[Stored data entries]
[Start of section]
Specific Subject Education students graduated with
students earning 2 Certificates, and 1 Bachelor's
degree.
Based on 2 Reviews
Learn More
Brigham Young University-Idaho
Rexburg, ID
[End of section]
[Start of section]
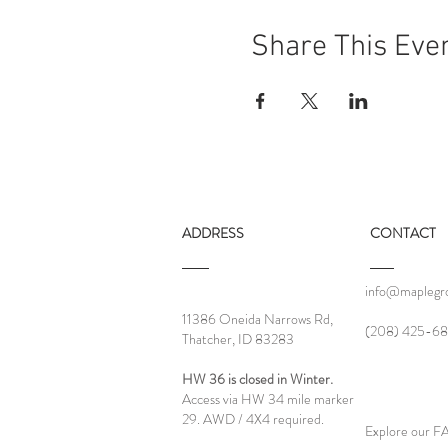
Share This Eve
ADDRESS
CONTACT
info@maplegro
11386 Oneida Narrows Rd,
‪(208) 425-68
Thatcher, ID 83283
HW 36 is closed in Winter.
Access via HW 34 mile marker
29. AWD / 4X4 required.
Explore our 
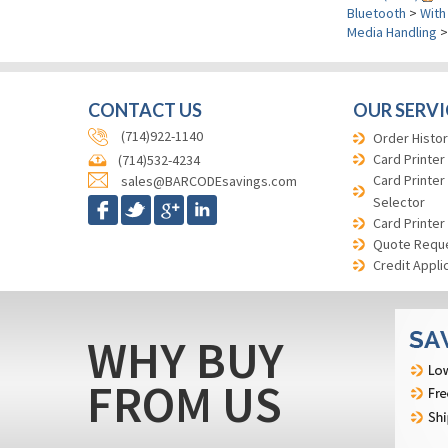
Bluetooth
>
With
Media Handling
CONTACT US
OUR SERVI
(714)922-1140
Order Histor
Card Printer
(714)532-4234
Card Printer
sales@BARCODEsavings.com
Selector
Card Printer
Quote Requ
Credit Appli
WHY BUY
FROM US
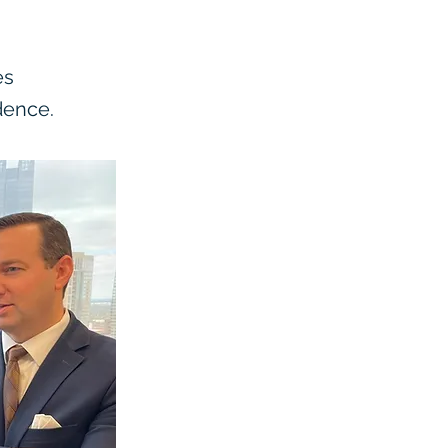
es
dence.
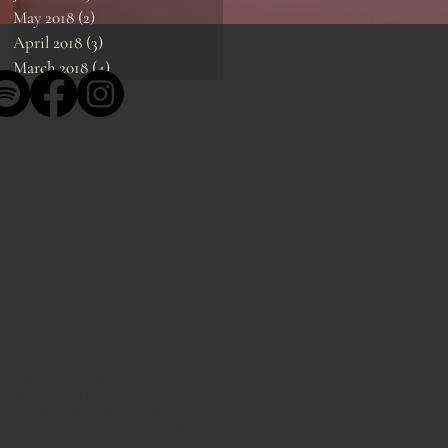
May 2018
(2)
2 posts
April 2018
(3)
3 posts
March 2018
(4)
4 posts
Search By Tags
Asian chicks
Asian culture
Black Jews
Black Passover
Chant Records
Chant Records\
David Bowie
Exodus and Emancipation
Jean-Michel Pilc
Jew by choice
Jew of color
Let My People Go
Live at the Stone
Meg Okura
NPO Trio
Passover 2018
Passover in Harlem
[End of section]
▶ [Work item]: Would you copy out exactly the lines above that start at the one containing "students earning 2" and end at the one containing "Rexburg, ID", inclusive?

▶ [Solution for this task]:
students earning 2 Certificates, and 1 Bachelor's
degree.
Based on 2 Reviews
Learn More
Brigham Young University-Idaho
Rexburg, ID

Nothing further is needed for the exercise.